The incident spotlights that being customer-centric requires a culture where employees must live the inspirational quotes espoused. A decade ago, McKinsey and Egon Zehnder studied the relationship between managerial quality and revenue growth. The analysis found that customer impact – the capacity to grasp the evolving needs of customers – led all leadership competencies.
The degree of customer impact also correlated with a company’s revenue growth and the effectiveness of its top executives across all growth situations, as well as with the senior teams and managers below them. It helps define a customer-centric culture where employees individually and collectively prioritize customer needs in everything they do.
Why are some organizations better than others at creating leaders focused on customer impact? How do you recognize a customer-centric culture? Invariably, a customer-centric organization displays:
- A clear vision that customer experience is a priority.
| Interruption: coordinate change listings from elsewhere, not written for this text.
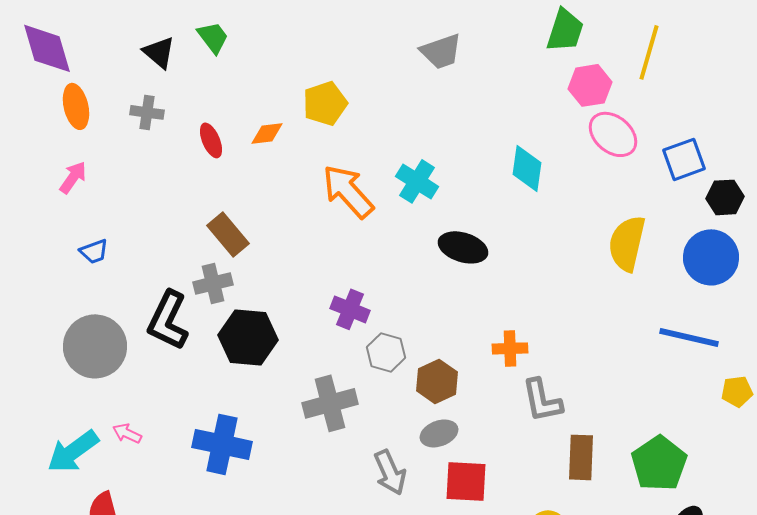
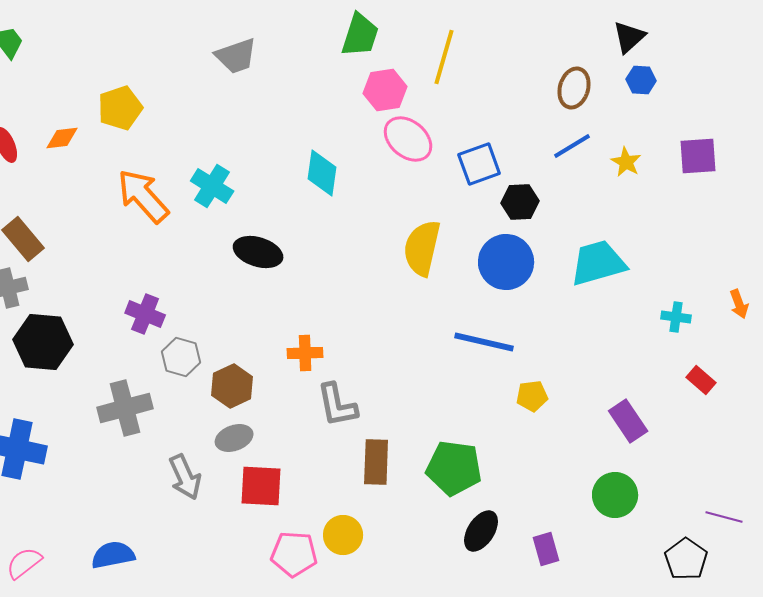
green pentagon: (659, 463) -> (454, 468), turned -30

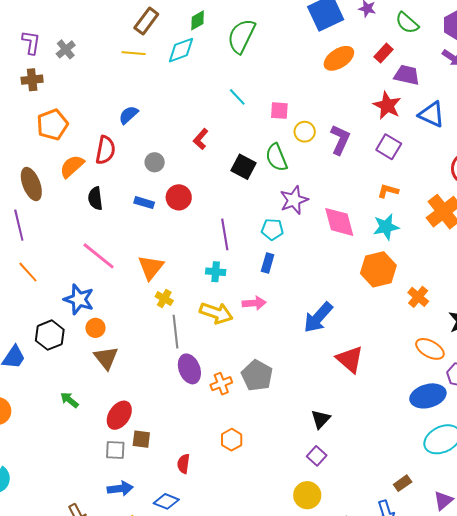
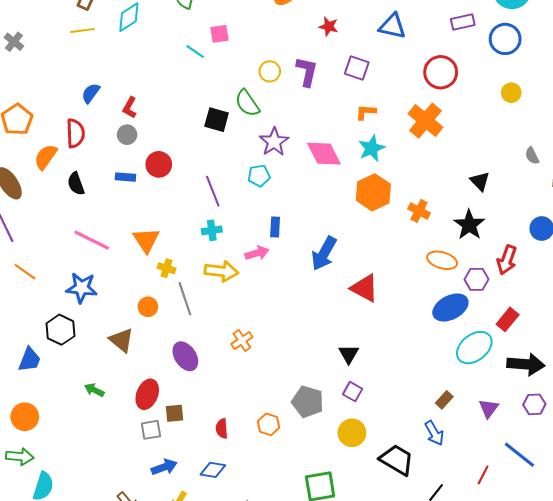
red star: (387, 106) -> (329, 27), moved, size x0.7
pink square: (279, 111) -> (220, 34), moved
red L-shape: (201, 139) -> (130, 108), moved
blue rectangle: (268, 263) -> (275, 227), moved
orange circle: (95, 328) -> (148, 307), moved
purple ellipse: (189, 369) -> (185, 356), moved
gray pentagon: (257, 376) -> (308, 402), moved
orange hexagon: (232, 440) -> (269, 424), moved

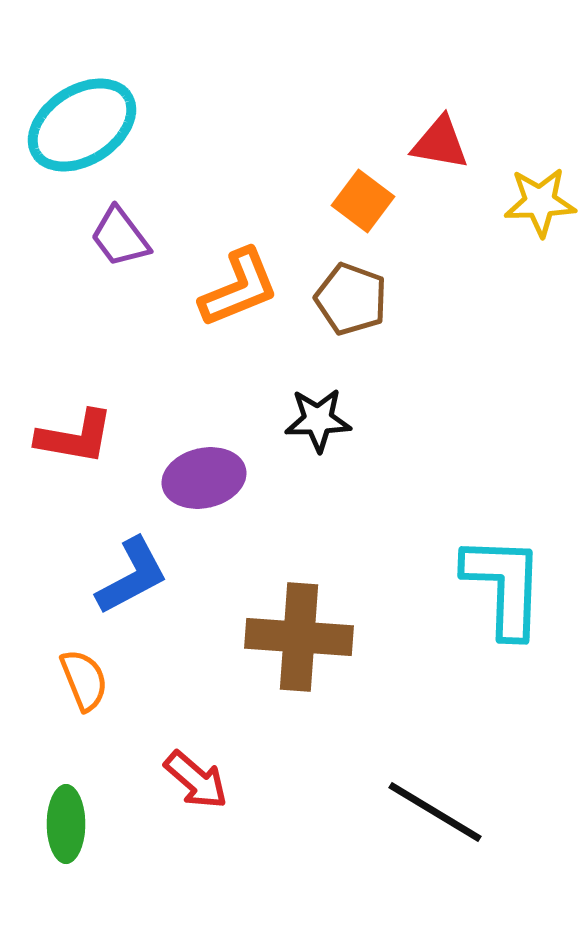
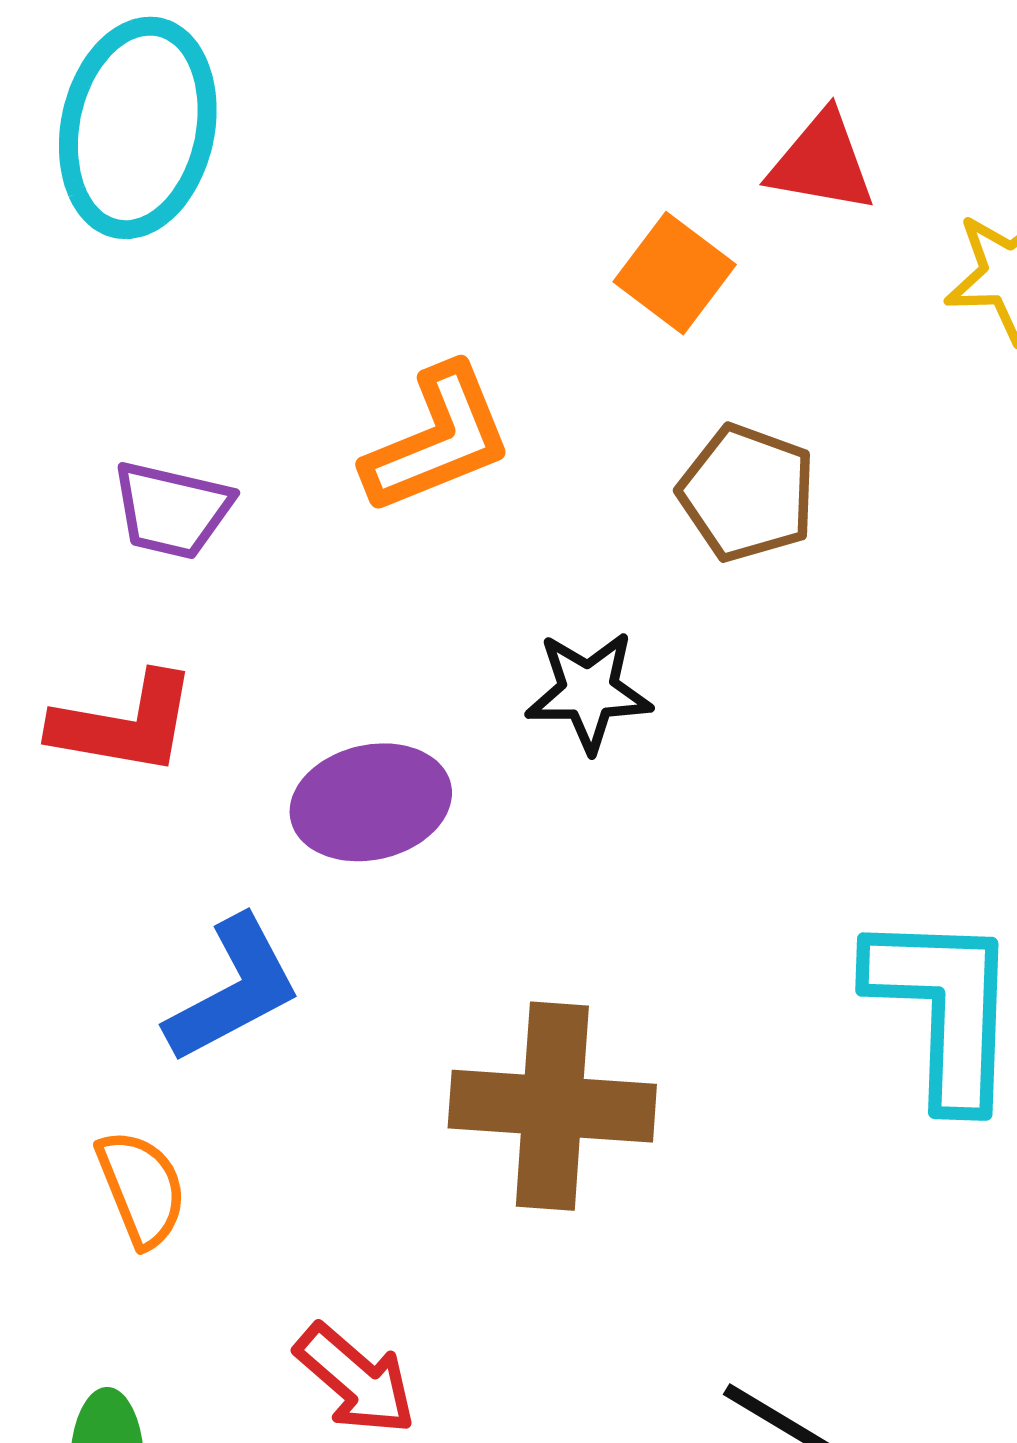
cyan ellipse: (82, 125) -> (138, 128), turned -45
purple trapezoid: (120, 237) -> (172, 510), moved, turned -40
brown pentagon: (351, 299) -> (747, 493), moved

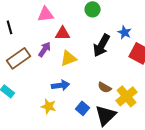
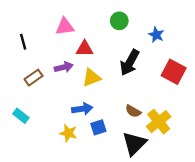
blue star: (125, 32) -> (156, 35), moved
purple arrow: (45, 49) -> (64, 67), turned 42
brown rectangle: (19, 58) -> (34, 78), size x0.7
blue square: (83, 108) -> (98, 127), moved, turned 32

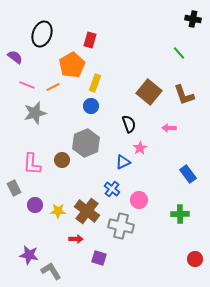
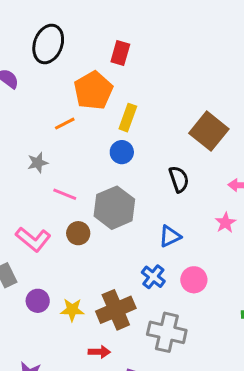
pink line: (27, 85) -> (65, 194), moved
gray star: (35, 113) -> (38, 163), size x0.6
pink star: (140, 148) -> (225, 223), moved
pink L-shape: (32, 164) -> (33, 239), turned -55
pink circle: (139, 200) -> (194, 280), moved
brown cross: (87, 211) -> (116, 310), turned 30

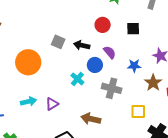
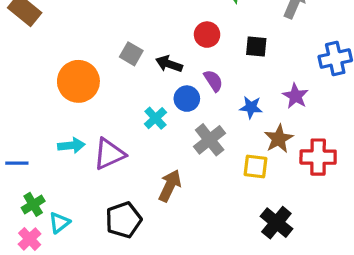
gray cross: (112, 88) -> (210, 140), turned 30
purple triangle: (52, 104) -> (109, 154), size x1.5
yellow square: (138, 112) -> (255, 167), moved
brown arrow: (91, 119) -> (170, 186), turned 96

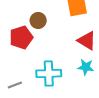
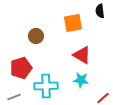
red pentagon: (21, 37) -> (21, 68), moved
- Formal mechanisms to co-create that experience with customers and complementary partners.
- Accountability created among employees.
In such organizations, employees at all levels possess the freedom to drive customer service excellence. Customer experience and outcomes are measured, shared and tied to individual performance assessment. These organizations recognize and reward internal cross-functional collaboration and knowledge-sharing because they understand how to serve customers better. The employee experience reflects the customer care the organization seeks to create.
Consider Southwest Airlines, a recognized leader in customer experience. It consistently scores in the mid-sixties in public NPS (Net Promoter Score) benchmarks that measure customers’ willingness to recommend a company’s products or services to others, a score that is higher than any airline and one of the leaders in any industry.
Many travelers are familiar with Southwest crew members delivering safety announcements with humor, thereby personalizing that obligatory inflight duty and making it more enjoyable for passengers. And it goes beyond the safety spiel. Employees are routinely asked to submit ideas for improving safety and hospitality and for paring costs.
Southwest gives employees the autonomy to deliver a premium customer experience and to continuously improve it. When the airline decided new uniforms were needed to match its new logo and image, they asked their employees to design them. Thousands volunteered, and 43 employees were chosen to collaborate. They designed a fashionable, yet functional uniform (even machine washable, a rarity) that employees say represents Southwest’s personality.
Forbes named Southwest No. 12 on its list of America’s Best Employers in 2016. CEO Gary Kelly attributed the ranking to “the passion [employees] show every day for offering the best in hospitality to our customers and to each other.”
This is an example of customer service done well, where employees are empowered to be engaged and passionate about the customer experience.
My reservation at the vineyard resort was not in the system; something had gone wrong in the back office. That happens. The next day, resort managers apologized many times. Still, in the end, the receptionist likely was not empowered to go above and beyond. He likely did not feel safe to take a risk and give me a room without following protocol. That single incident left an indelible memory – and it wasn’t favorable.
*Alex Camp and Hortense de la Boutetiere also contributed to this post.